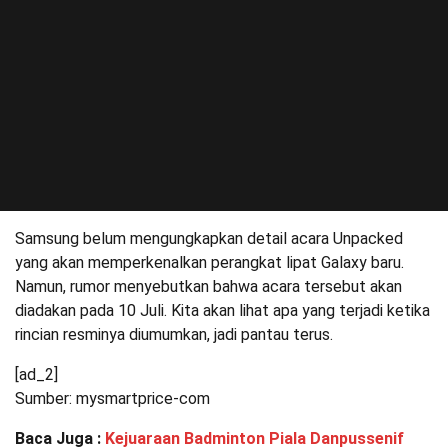
Samsung belum mengungkapkan detail acara Unpacked
yang akan memperkenalkan perangkat lipat Galaxy baru.
Namun, rumor menyebutkan bahwa acara tersebut akan
diadakan pada 10 Juli. Kita akan lihat apa yang terjadi ketika
rincian resminya diumumkan, jadi pantau terus.
[ad_2]
Sumber: mysmartprice-com
Baca Juga :
Kejuaraan Badminton Piala Danpussenif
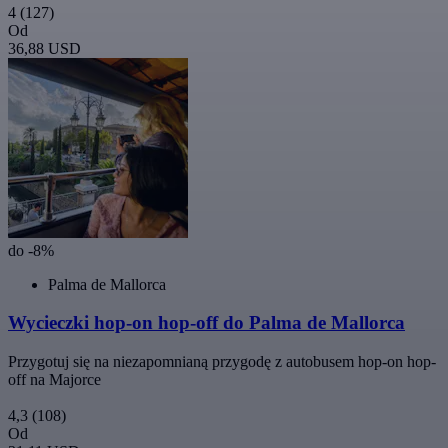
4
(127)
Od
36,88 USD
do -8%
Palma de Mallorca
Wycieczki hop-on hop-off do Palma de Mallorca
Przygotuj się na niezapomnianą przygodę z autobusem hop-on hop-
off na Majorce
4,3
(108)
Od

━━━━━━━━━━

• TO DO:
Retype the listing exactly. Skip every picture.

• YOUR RESPONSE:
Samsung belum mengungkapkan detail acara Unpacked
yang akan memperkenalkan perangkat lipat Galaxy baru.
Namun, rumor menyebutkan bahwa acara tersebut akan
diadakan pada 10 Juli. Kita akan lihat apa yang terjadi ketika
rincian resminya diumumkan, jadi pantau terus.
[ad_2]
Sumber: mysmartprice-com
Baca Juga :
Kejuaraan Badminton Piala Danpussenif
4
(127)
Od
36,88 USD
do -8%
Palma de Mallorca
Wycieczki hop-on hop-off do Palma de Mallorca
Przygotuj się na niezapomnianą przygodę z autobusem hop-on hop-
off na Majorce
4,3
(108)
Od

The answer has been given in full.